All of these items were released in 2009. Just like the metallic squad, Mars Digger and Jupiter Gustus are left out. This product line seems to mostly be a repackaging of the Metallic Squad.

== Villains ==
===Original Characters===
The characters Photon and Neutron are sold in a set with Professor Darkness.
- Professor Darkness comes with Photon and Neutron.
- Photon Comet
- Neutron Comet
- Tiny asteroid comes with an asteroid boulder and a launcher.

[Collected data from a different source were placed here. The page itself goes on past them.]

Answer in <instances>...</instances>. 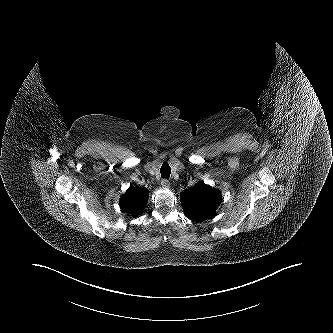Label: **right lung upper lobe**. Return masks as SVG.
Masks as SVG:
<instances>
[{"instance_id": "cb5924a9", "label": "right lung upper lobe", "mask_w": 333, "mask_h": 333, "mask_svg": "<svg viewBox=\"0 0 333 333\" xmlns=\"http://www.w3.org/2000/svg\"><path fill=\"white\" fill-rule=\"evenodd\" d=\"M148 191L129 188L120 199L121 208L133 216H138L145 208L148 201Z\"/></svg>"}]
</instances>
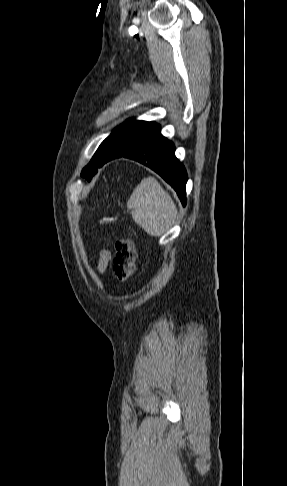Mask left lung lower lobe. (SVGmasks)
Here are the masks:
<instances>
[{"mask_svg": "<svg viewBox=\"0 0 287 486\" xmlns=\"http://www.w3.org/2000/svg\"><path fill=\"white\" fill-rule=\"evenodd\" d=\"M174 152V144L162 136L159 128L139 149L114 158H130L157 172L175 189L185 206L187 173L184 166L175 157Z\"/></svg>", "mask_w": 287, "mask_h": 486, "instance_id": "obj_1", "label": "left lung lower lobe"}]
</instances>
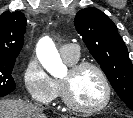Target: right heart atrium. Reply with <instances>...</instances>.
Returning a JSON list of instances; mask_svg holds the SVG:
<instances>
[{
    "label": "right heart atrium",
    "instance_id": "d8ad5b80",
    "mask_svg": "<svg viewBox=\"0 0 133 118\" xmlns=\"http://www.w3.org/2000/svg\"><path fill=\"white\" fill-rule=\"evenodd\" d=\"M23 80L32 99L44 103H51L58 95L57 85L38 60L30 58L24 68Z\"/></svg>",
    "mask_w": 133,
    "mask_h": 118
}]
</instances>
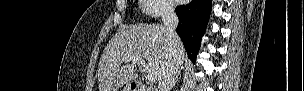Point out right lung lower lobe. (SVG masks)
I'll return each mask as SVG.
<instances>
[{
  "mask_svg": "<svg viewBox=\"0 0 304 91\" xmlns=\"http://www.w3.org/2000/svg\"><path fill=\"white\" fill-rule=\"evenodd\" d=\"M211 4V0H192L191 3L175 9L179 18L176 32L183 41L189 58L194 63L201 44V37L208 23Z\"/></svg>",
  "mask_w": 304,
  "mask_h": 91,
  "instance_id": "98d812e1",
  "label": "right lung lower lobe"
}]
</instances>
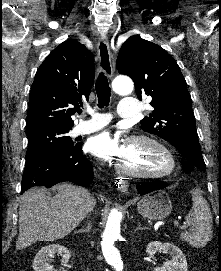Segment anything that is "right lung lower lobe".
<instances>
[{
	"instance_id": "98d812e1",
	"label": "right lung lower lobe",
	"mask_w": 221,
	"mask_h": 271,
	"mask_svg": "<svg viewBox=\"0 0 221 271\" xmlns=\"http://www.w3.org/2000/svg\"><path fill=\"white\" fill-rule=\"evenodd\" d=\"M81 148V144H78L69 151L47 152L27 159L21 194L32 187L50 188L61 181L89 185L93 180V169Z\"/></svg>"
}]
</instances>
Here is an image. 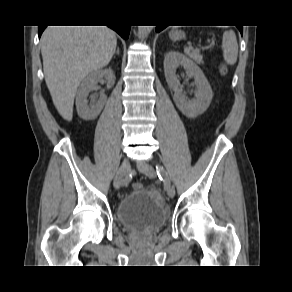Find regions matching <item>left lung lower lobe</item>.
<instances>
[{
	"label": "left lung lower lobe",
	"instance_id": "1",
	"mask_svg": "<svg viewBox=\"0 0 292 292\" xmlns=\"http://www.w3.org/2000/svg\"><path fill=\"white\" fill-rule=\"evenodd\" d=\"M165 27H166L165 25H157V27H156V31H157V32H160V31L163 30ZM237 27H238V29L240 30L241 34H242V32H243V27H242V26H237Z\"/></svg>",
	"mask_w": 292,
	"mask_h": 292
}]
</instances>
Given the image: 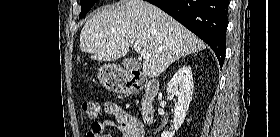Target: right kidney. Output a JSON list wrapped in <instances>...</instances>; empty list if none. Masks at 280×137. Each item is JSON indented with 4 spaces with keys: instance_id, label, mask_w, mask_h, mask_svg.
<instances>
[{
    "instance_id": "right-kidney-1",
    "label": "right kidney",
    "mask_w": 280,
    "mask_h": 137,
    "mask_svg": "<svg viewBox=\"0 0 280 137\" xmlns=\"http://www.w3.org/2000/svg\"><path fill=\"white\" fill-rule=\"evenodd\" d=\"M194 89L192 71L190 66H183L172 77L167 85V92L178 97L174 108V128L177 131L183 124L187 115ZM173 132L162 133V137H173Z\"/></svg>"
}]
</instances>
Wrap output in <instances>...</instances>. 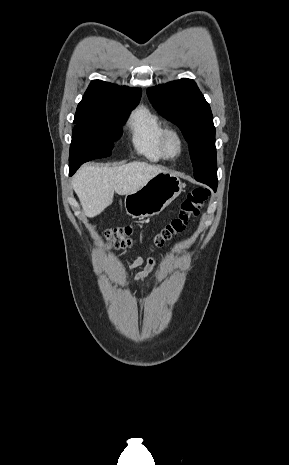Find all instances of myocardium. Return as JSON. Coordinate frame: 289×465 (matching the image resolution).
Masks as SVG:
<instances>
[{
    "label": "myocardium",
    "mask_w": 289,
    "mask_h": 465,
    "mask_svg": "<svg viewBox=\"0 0 289 465\" xmlns=\"http://www.w3.org/2000/svg\"><path fill=\"white\" fill-rule=\"evenodd\" d=\"M172 139L176 140L178 146L175 153H171L169 150V144ZM184 145V138L180 131L173 127H165L161 136V151L166 159H177L182 154Z\"/></svg>",
    "instance_id": "obj_1"
}]
</instances>
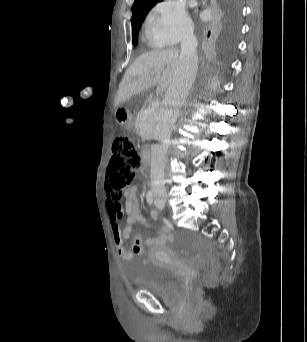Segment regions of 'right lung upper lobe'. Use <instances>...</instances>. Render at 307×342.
I'll return each instance as SVG.
<instances>
[{
    "label": "right lung upper lobe",
    "mask_w": 307,
    "mask_h": 342,
    "mask_svg": "<svg viewBox=\"0 0 307 342\" xmlns=\"http://www.w3.org/2000/svg\"><path fill=\"white\" fill-rule=\"evenodd\" d=\"M162 0H135L132 6V35H137L141 23L146 14L157 3ZM236 12L235 0H212L206 11L203 32L207 39L220 40L229 29L232 18Z\"/></svg>",
    "instance_id": "right-lung-upper-lobe-1"
}]
</instances>
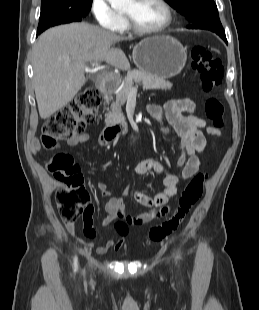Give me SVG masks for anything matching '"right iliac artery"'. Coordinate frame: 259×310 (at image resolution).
I'll return each mask as SVG.
<instances>
[{"mask_svg":"<svg viewBox=\"0 0 259 310\" xmlns=\"http://www.w3.org/2000/svg\"><path fill=\"white\" fill-rule=\"evenodd\" d=\"M78 268L77 257L74 258V271L76 272Z\"/></svg>","mask_w":259,"mask_h":310,"instance_id":"1","label":"right iliac artery"}]
</instances>
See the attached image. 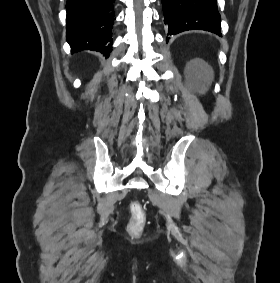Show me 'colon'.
<instances>
[{
  "label": "colon",
  "mask_w": 280,
  "mask_h": 283,
  "mask_svg": "<svg viewBox=\"0 0 280 283\" xmlns=\"http://www.w3.org/2000/svg\"><path fill=\"white\" fill-rule=\"evenodd\" d=\"M130 215L127 231L132 236H138L146 225V213L140 202L134 201L130 204Z\"/></svg>",
  "instance_id": "colon-1"
}]
</instances>
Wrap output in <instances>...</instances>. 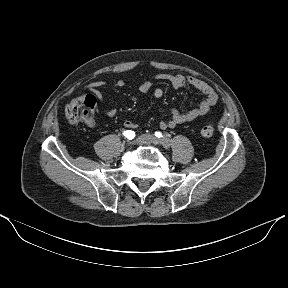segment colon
Masks as SVG:
<instances>
[{"label": "colon", "instance_id": "1", "mask_svg": "<svg viewBox=\"0 0 288 288\" xmlns=\"http://www.w3.org/2000/svg\"><path fill=\"white\" fill-rule=\"evenodd\" d=\"M97 100L93 95H84L73 99L65 108L67 121L76 125L93 121ZM214 125L208 124L200 129V135L209 138L214 133Z\"/></svg>", "mask_w": 288, "mask_h": 288}]
</instances>
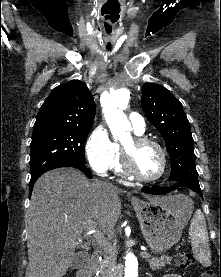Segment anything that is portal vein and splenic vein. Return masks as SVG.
I'll return each instance as SVG.
<instances>
[{"label": "portal vein and splenic vein", "instance_id": "obj_1", "mask_svg": "<svg viewBox=\"0 0 221 277\" xmlns=\"http://www.w3.org/2000/svg\"><path fill=\"white\" fill-rule=\"evenodd\" d=\"M95 229H96V222L91 221V222L89 223V226H88V229H87L88 233H94V237H95L97 243H98L102 248L106 247V245H107V243H108V240L105 238L104 234H102V233L99 232V231H95ZM141 255L147 257V256H149V253L146 252V251H144V252H141Z\"/></svg>", "mask_w": 221, "mask_h": 277}]
</instances>
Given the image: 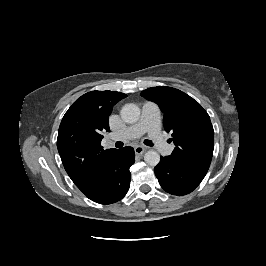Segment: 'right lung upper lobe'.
I'll return each instance as SVG.
<instances>
[{"label":"right lung upper lobe","instance_id":"right-lung-upper-lobe-1","mask_svg":"<svg viewBox=\"0 0 266 266\" xmlns=\"http://www.w3.org/2000/svg\"><path fill=\"white\" fill-rule=\"evenodd\" d=\"M126 96L113 91L88 92L71 105L61 121L58 152L69 177L85 195L98 185L117 151L103 149L102 133L109 131L113 106Z\"/></svg>","mask_w":266,"mask_h":266}]
</instances>
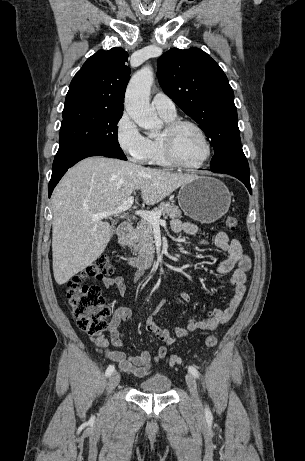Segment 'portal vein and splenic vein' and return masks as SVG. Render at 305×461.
<instances>
[{"instance_id": "obj_1", "label": "portal vein and splenic vein", "mask_w": 305, "mask_h": 461, "mask_svg": "<svg viewBox=\"0 0 305 461\" xmlns=\"http://www.w3.org/2000/svg\"><path fill=\"white\" fill-rule=\"evenodd\" d=\"M134 202V197L130 196L121 206L117 207L113 211H108V212H102L98 214H93L90 215L91 220L93 221H98L113 215L120 214L128 209H130L133 205ZM136 215L140 216L142 219L147 220L151 222L152 224H160L161 222V212H152V211H146V210H137L135 212Z\"/></svg>"}]
</instances>
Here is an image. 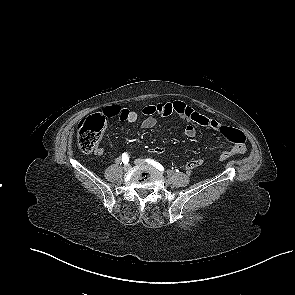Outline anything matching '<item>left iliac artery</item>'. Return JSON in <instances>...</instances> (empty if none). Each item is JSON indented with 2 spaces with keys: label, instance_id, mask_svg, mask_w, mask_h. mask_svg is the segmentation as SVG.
Listing matches in <instances>:
<instances>
[{
  "label": "left iliac artery",
  "instance_id": "obj_1",
  "mask_svg": "<svg viewBox=\"0 0 295 295\" xmlns=\"http://www.w3.org/2000/svg\"><path fill=\"white\" fill-rule=\"evenodd\" d=\"M146 162H148L149 164H151L152 166H154L159 171H161V172L164 171V167L159 162L154 161L152 159H146Z\"/></svg>",
  "mask_w": 295,
  "mask_h": 295
}]
</instances>
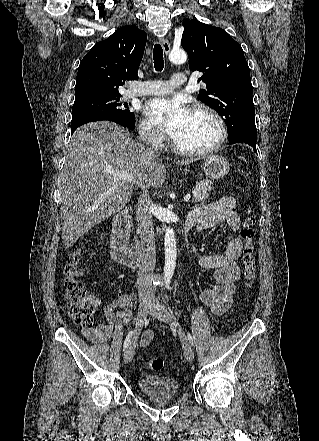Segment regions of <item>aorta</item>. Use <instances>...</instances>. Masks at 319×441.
I'll return each mask as SVG.
<instances>
[{
  "instance_id": "aorta-1",
  "label": "aorta",
  "mask_w": 319,
  "mask_h": 441,
  "mask_svg": "<svg viewBox=\"0 0 319 441\" xmlns=\"http://www.w3.org/2000/svg\"><path fill=\"white\" fill-rule=\"evenodd\" d=\"M169 59L174 64H183L187 60V54L184 50H172L169 54ZM165 246V265H164V279L166 283H169L173 277L176 257H177V247L175 234L172 228H167L164 237Z\"/></svg>"
}]
</instances>
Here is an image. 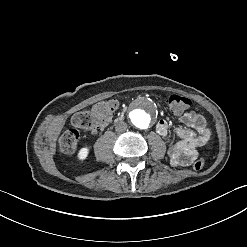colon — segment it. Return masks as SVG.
Wrapping results in <instances>:
<instances>
[{
	"mask_svg": "<svg viewBox=\"0 0 247 247\" xmlns=\"http://www.w3.org/2000/svg\"><path fill=\"white\" fill-rule=\"evenodd\" d=\"M167 105L175 113H180L189 106V101L181 96L170 95ZM116 107V98L108 96L106 100L99 102L97 107L89 108V115L77 113L73 117V122L77 126L90 127L91 125L103 124L108 120V116L113 114ZM79 133L76 129H69L62 134L59 139L58 149L62 154L68 155L74 153L77 147ZM205 158L201 156L196 159L192 167L194 170H201L204 167Z\"/></svg>",
	"mask_w": 247,
	"mask_h": 247,
	"instance_id": "5ec220e1",
	"label": "colon"
}]
</instances>
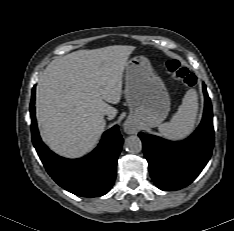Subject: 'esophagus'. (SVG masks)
I'll use <instances>...</instances> for the list:
<instances>
[{
  "mask_svg": "<svg viewBox=\"0 0 234 231\" xmlns=\"http://www.w3.org/2000/svg\"><path fill=\"white\" fill-rule=\"evenodd\" d=\"M137 127L136 123L126 122L124 124V129L127 133H137Z\"/></svg>",
  "mask_w": 234,
  "mask_h": 231,
  "instance_id": "34e87169",
  "label": "esophagus"
}]
</instances>
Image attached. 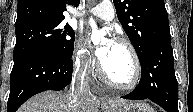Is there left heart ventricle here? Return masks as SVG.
Masks as SVG:
<instances>
[{
    "instance_id": "obj_1",
    "label": "left heart ventricle",
    "mask_w": 193,
    "mask_h": 112,
    "mask_svg": "<svg viewBox=\"0 0 193 112\" xmlns=\"http://www.w3.org/2000/svg\"><path fill=\"white\" fill-rule=\"evenodd\" d=\"M101 65L106 75L116 83L126 84L133 77V60L123 44L112 42L107 57Z\"/></svg>"
}]
</instances>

===Voice Comm Characters===
The Voice Comm toys are versions of the characters that have different accessories and speak a few phrases. Red Giant Slash is Unique to the Voice Comm line.
- Voice Comm Professor Darkness Black Hole Voice Comm Professor Darkness comes with a Neutrino Ray, and a hand held ray gun.
- Voice Comm Red Giant Slash comes with a gun.
- Voice Comm Tiny Asteroid Voice Comm Tiny Asteroid comes with a small asteroid figure.

== Accessories ==
- Solar Quarters: This is a play set designed for the planet heroes toys.
- Turbo Shuttle: This is a spaceship designed for the planet heroes. It has two secondary spaceships that can break off of the main ship in battle.
- Voice Comm Jet: This jet features voice comm technology and seats 1 planet heroes character.
- Moon Buggy: This land vehicle has room for 2 characters (1 in driving, 1 on back).
- The Planet Heroes Smart Cycle Game

== Special Sets ==
- Earth Ace Special Edition Set: This set includes Voice Comm. Earth Ace and his puppy, DVD, skateboard, and exclusive motorcycle, not found in any other sets.
- Ultimate Professor Darkness Gift Set: This set includes Voice Comm. Professor Darkness, Photon and Neutron, DVD, Neutrino Ray, and exclusive Space Blaster and Mini Sub only found in this set.

== Comic book/DVD ==
Three DVD episodes and comic books have been released for the Planet Heroes. The DVD episodes are approx. 16 minutes.
- Comic/DVD #1 Ace in Space
- Comic/DVD #2 Here Comes the Sun
- Comic/DVD #3 The Ace that Jumped Over the Moon

== Trading Cards ==
Every planet hero action figure comes with a trading card that on the front contain a picture of the character and on the back have facts about the planet and the planet hero.
==Action Figure Availability==
The planet Heroes toy line was officially discontinued in late 2009. The most difficult toys to find are Voice Comm Sun Commander and Pluto Shiver.